Psychodynamic therapy has a long history in psychotherapy and is subdivided into many different schools of thought and theoretical frameworks that guide treatment. Examples of different frameworks include self psychology, object relations theory, and attachment theory. Psychodynamic therapy also naturally allows the inclusion of the spiritual in psychotherapy, since this involves any number of relationships (e.g., to God, the natural world, organized religion, a personal spiritual practice, and so forth).
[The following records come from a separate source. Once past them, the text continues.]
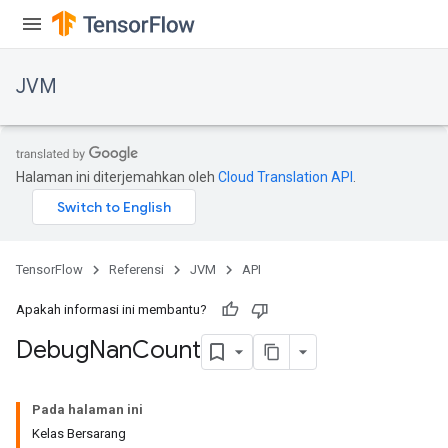
JVM
Halaman ini diterjemahkan oleh
Cloud Translation API
.
TensorFlow
Referensi
JVM
API
Apakah informasi ini membantu?
Debug
Nan
Count
ions
Pada halaman ini
Kelas Bersarang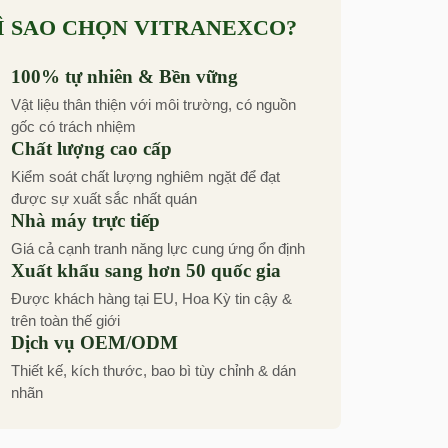
Ì SAO CHỌN VITRANEXCO?
100% tự nhiên & Bền vững
Vật liệu thân thiện với môi trường, có nguồn
gốc có trách nhiệm
Chất lượng cao cấp
Kiểm soát chất lượng nghiêm ngặt để đạt
được sự xuất sắc nhất quán
Nhà máy trực tiếp
Giá cả cạnh tranh năng lực cung ứng ổn định
Xuất khẩu sang hơn 50 quốc gia
Được khách hàng tại EU, Hoa Kỳ tin cậy &
trên toàn thế giới
Dịch vụ OEM/ODM
Thiết kế, kích thước, bao bì tùy chỉnh & dán
nhãn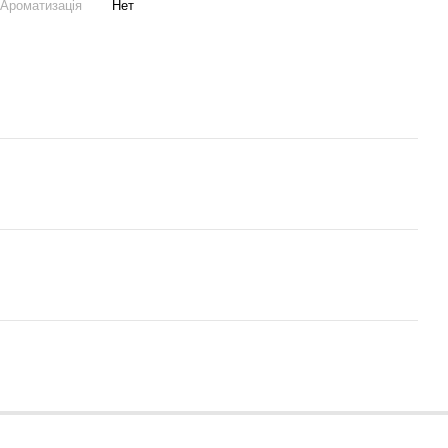
Ароматизація
Нет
THE COMBINATION OF CBT AND PSYCHODYNAMIC PSYCHOTHERAPY

CBT and psychodynamic psychotherapy complement one another and can be combined in a single session or across different phases of treatment. For example, an individual seeking help with anxiety might receive assistance in a session with recognizing the role that his or her thoughts play in making him or her feel anxious (the contribution of CBT). Another part of the session might focus on the individual’s relationship with significant people, such as parents, and the role these relationships may have played in raising his or her anxiety and establishing patterns of anxious thinking (the contribution of psychodynamic therapy). Since change and healing is the goal of psychotherapy, it is vital that the treatment itself be flexible and adaptable as a person’s needs change.